I was interested in geography from the time I was old enough to read, the lines on maps a bridge to understanding how people lived, and learned, and behaved.

In the third grade, after learning the 50 states, we began to expand our horizons to look outside our country, to understand the world as a whole by constructing a map.

Using a flat piece of cardboard as a base, we modeled the continents from homemade dough with a sticky consistency made with flour, salt, and water.

I started with Africa – for some reason the right and proper center for my own map-and followed up with the domineering masses of land that were China and Russia. I attached them to a tiny and fragile Europe, a shapely and significant left arm of a continent shooting off into the Atlantic Ocean.

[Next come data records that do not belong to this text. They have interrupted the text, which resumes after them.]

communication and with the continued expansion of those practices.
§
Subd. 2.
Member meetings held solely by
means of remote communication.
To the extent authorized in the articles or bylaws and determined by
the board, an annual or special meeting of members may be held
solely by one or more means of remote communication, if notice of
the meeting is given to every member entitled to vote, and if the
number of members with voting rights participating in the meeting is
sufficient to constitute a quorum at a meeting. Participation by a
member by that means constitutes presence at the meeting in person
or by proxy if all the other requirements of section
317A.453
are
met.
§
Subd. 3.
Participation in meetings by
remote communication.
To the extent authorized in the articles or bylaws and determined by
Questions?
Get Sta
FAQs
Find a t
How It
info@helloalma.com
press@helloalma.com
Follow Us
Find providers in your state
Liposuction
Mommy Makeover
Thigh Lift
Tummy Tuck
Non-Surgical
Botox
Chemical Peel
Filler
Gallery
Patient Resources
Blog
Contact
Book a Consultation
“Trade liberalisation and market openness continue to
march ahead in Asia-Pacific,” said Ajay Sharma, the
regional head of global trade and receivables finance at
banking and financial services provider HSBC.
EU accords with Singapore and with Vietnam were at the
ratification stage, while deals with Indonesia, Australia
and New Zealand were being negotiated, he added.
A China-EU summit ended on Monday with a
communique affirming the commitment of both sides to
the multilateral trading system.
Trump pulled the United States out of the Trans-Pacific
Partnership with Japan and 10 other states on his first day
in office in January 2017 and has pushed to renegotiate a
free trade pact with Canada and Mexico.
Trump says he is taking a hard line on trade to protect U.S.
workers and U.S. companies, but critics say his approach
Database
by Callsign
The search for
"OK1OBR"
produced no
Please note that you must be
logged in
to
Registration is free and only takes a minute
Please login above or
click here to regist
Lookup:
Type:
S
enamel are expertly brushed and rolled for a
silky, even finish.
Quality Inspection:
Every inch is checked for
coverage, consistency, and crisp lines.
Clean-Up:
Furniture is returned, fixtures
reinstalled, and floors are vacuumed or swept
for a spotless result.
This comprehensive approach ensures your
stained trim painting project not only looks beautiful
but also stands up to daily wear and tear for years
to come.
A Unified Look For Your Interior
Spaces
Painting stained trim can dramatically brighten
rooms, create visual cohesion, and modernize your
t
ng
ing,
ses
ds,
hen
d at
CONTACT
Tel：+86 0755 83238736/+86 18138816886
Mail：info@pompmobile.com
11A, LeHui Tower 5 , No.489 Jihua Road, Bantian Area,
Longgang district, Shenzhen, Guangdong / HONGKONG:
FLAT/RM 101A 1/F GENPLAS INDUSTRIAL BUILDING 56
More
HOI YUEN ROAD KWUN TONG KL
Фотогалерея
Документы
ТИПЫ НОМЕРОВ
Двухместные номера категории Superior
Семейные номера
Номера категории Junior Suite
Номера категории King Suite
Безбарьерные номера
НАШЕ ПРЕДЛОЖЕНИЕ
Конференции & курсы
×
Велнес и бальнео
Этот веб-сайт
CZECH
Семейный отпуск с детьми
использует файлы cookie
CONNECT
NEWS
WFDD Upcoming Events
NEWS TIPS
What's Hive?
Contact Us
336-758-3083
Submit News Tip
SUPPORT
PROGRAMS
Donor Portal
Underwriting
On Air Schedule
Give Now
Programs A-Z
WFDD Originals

I made the distinctive, lonely Australia in the approximate Rand McNally defined scale of order, floating alone in the Indian Ocean, easy to recognize.

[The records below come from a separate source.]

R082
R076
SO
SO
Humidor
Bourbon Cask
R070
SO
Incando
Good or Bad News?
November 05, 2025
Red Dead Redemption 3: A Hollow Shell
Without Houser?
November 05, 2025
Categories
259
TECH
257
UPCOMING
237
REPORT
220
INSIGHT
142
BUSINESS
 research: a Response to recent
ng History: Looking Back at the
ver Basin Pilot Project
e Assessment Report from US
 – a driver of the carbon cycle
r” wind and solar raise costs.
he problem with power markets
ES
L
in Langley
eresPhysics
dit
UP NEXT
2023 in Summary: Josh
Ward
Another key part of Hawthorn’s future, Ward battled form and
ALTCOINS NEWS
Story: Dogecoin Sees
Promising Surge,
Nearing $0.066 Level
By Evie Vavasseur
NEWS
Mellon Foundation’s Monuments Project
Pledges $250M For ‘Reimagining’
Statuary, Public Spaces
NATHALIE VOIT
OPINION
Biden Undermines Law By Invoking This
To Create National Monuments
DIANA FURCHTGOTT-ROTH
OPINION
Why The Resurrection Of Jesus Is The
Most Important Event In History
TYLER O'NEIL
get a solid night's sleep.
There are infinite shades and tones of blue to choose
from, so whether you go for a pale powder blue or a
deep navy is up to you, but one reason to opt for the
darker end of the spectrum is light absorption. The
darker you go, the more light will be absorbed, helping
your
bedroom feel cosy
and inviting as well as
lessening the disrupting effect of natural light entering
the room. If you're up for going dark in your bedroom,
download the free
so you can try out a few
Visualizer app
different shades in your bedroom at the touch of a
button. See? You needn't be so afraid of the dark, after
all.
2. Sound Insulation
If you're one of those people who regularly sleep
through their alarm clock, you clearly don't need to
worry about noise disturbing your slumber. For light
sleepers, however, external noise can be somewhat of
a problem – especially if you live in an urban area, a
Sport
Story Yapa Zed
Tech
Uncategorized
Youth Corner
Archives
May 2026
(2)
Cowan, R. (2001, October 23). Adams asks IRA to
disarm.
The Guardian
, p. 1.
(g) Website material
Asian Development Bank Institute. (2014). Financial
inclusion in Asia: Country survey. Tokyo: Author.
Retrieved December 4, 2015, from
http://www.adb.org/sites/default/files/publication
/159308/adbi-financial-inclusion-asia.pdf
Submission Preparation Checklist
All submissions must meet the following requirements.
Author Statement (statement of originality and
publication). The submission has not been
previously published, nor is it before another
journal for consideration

I shaped out South America and attached it to the winding, twisted line of Central America, attaching that, in turn, to North America, which suddenly didn’t seem so large. The wonderfully recognizable outline of the United States appeared different when sandwiched between Canada and Mexico, no longer center of everything, but off to the side, disconnected to everything else.

The maps were placed on the radiators at the back of the classroom, left to harden and dry, the steam heat baking them to completion, like trays of cookies, no two alike.

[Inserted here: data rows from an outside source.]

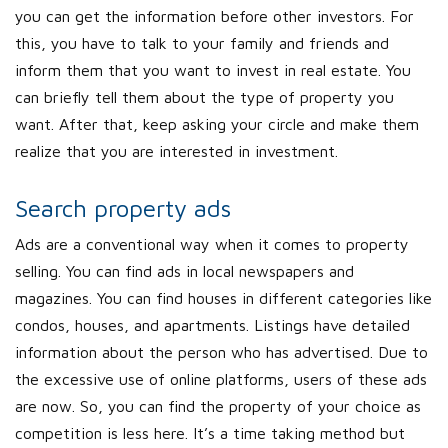
you can get the information before other investors. For
this, you have to talk to your family and friends and
inform them that you want to invest in real estate. You
can briefly tell them about the type of property you
want. After that, keep asking your circle and make them
realize that you are interested in investment.
Search property ads
Ads are a conventional way when it comes to property
selling. You can find ads in local newspapers and
magazines. You can find houses in different categories like
condos, houses, and apartments. Listings have detailed
information about the person who has advertised. Due to
the excessive use of online platforms, users of these ads
are now. So, you can find the property of your choice as
competition is less here. It’s a time taking method but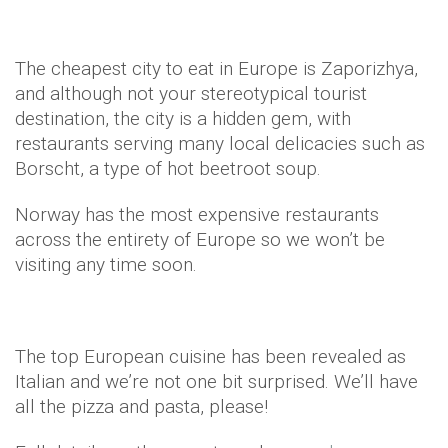
The cheapest city to eat in Europe is Zaporizhya,
and although not your stereotypical tourist
destination, the city is a hidden gem, with
restaurants serving many local delicacies such as
Borscht, a type of hot beetroot soup.
Norway has the most expensive restaurants
across the entirety of Europe so we won’t be
visiting any time soon.
The top European cuisine has been revealed as
Italian and we’re not one bit surprised. We’ll have
all the pizza and pasta, please!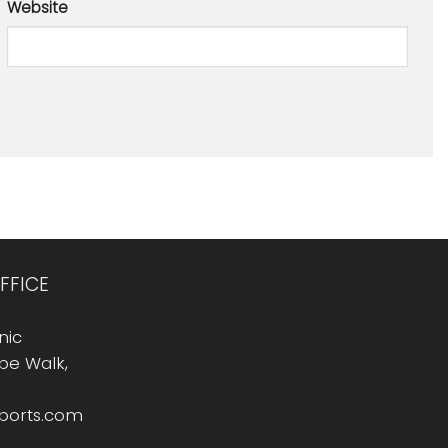
Website
FFICE
nic
Rope Walk,
sports.com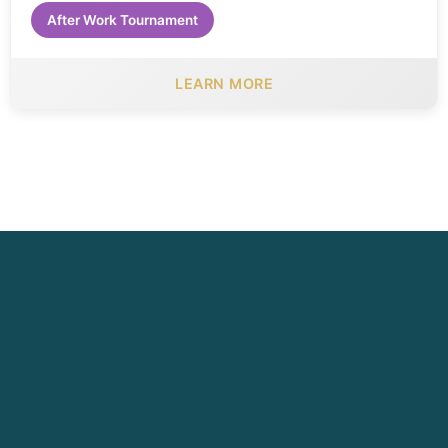
After Work Tournament
LEARN MORE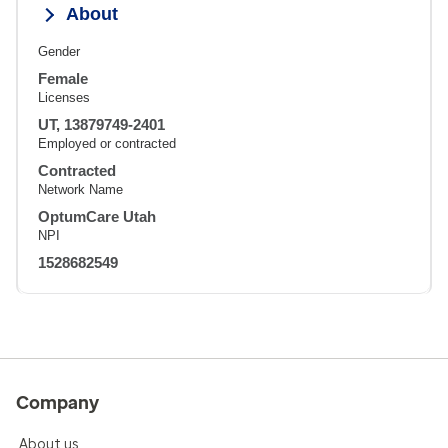
About
Gender
Female
Licenses
UT, 13879749-2401
Employed or contracted
Contracted
Network Name
OptumCare Utah
NPI
1528682549
Company
About us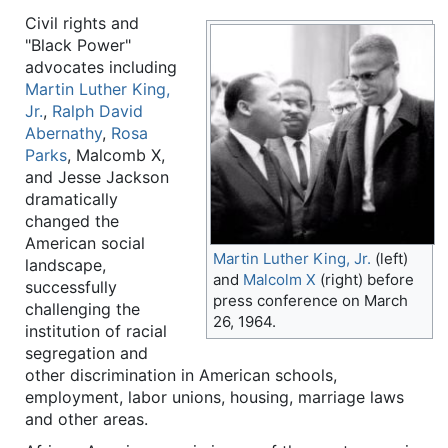
Civil rights and
"Black Power"
advocates including
Martin Luther King,
Jr.
,
Ralph David
Abernathy
,
Rosa
Parks
, Malcomb X,
and Jesse Jackson
dramatically
changed the
American social
Martin Luther King, Jr.
(left)
landscape,
and
Malcolm X
(right) before
successfully
press conference on March
challenging the
26, 1964.
institution of racial
segregation and
other discrimination in American schools,
employment, labor unions, housing, marriage laws
and other areas.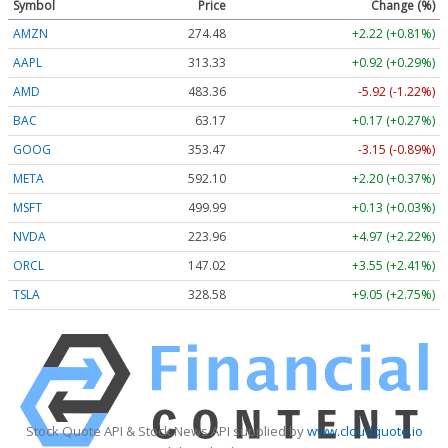
Symbol
Price
Change (%)
AMZN
274.48
+2.22 (+0.81%)
AAPL
313.33
+0.92 (+0.29%)
AMD
483.36
-5.92 (-1.22%)
BAC
63.17
+0.17 (+0.27%)
GOOG
353.47
-3.15 (-0.89%)
META
592.10
+2.20 (+0.37%)
MSFT
499.99
+0.13 (+0.03%)
NVDA
223.96
+4.97 (+2.22%)
ORCL
147.02
+3.55 (+2.41%)
TSLA
328.58
+9.05 (+2.75%)
Stock Quote API & Stock News API supplied by
www.cloudquote.io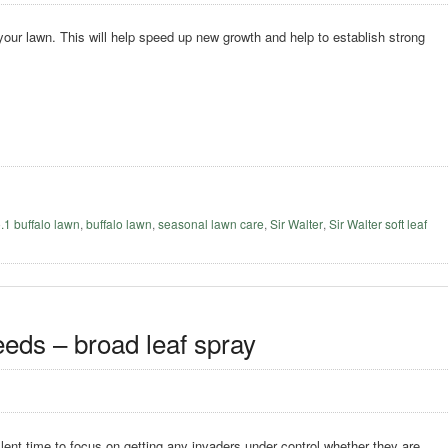
 your lawn. This will help speed up new growth and help to establish strong
o.1 buffalo lawn
,
buffalo lawn
,
seasonal lawn care
,
Sir Walter
,
Sir Walter soft leaf
eeds – broad leaf spray
lent time to focus on getting any invaders under control whether they are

The day the projects were to go home, a fast and heavy snow fell, piling up on the windowsills, throwing a clean sheet of white across the dingy autumn ground.

My classmates were too busy to remember their maps, too caught up in whooping and sliding and running out to the line of waiting busses. I was left behind, not a bus-rider, but a lone walker. I bundled into my winter coat.

The radiator hissed a warning from the back of the room as I walked out the door, holding my map tightly, dough-side in, so the large, wet snowflakes wouldn’t spoil it. I hugged it carefully to my chest as I walked the four blocks from school, the blowing snow now higher than ankle deep.

When I arrived home, I saw that the oceans and seas, all so painstakingly labeled with the aid of a ruler and black marker, had been smeared by the dampness of the snow. The entire southeast coast of Asia had partially crumbled and slid into pieces that looked like insignificant afterthoughts. Somewhere along the route home, too, Antarctica had dissolved, fallen off on the walk, unnoticed, lost, gone. (How could I not have noticed?)

I sat inside, the November afternoon growing dim, and as hard as I tried to put things back to where they once had been on the map, I understood that it couldn’t be entirely restored to its original state.

As an adult, I’m still a map geek. And as an adult, I can’t look at a flat representation of our earth without wondering about the world that we’ll leave to our children and grandchildren, outlines on a map shaped by rising water, overwhelmed islands, melting ice caps, the map of the planet constantly being redrawn.

But I also still see those lines as a bridge to action – to understanding how we need to live, and learn, and behave. Those lines a recognition that all of humanity is connected and responsible to one another and to the Earth. And that gives me hope.

Tami Mohamed Brown lives in Bloomington with her family.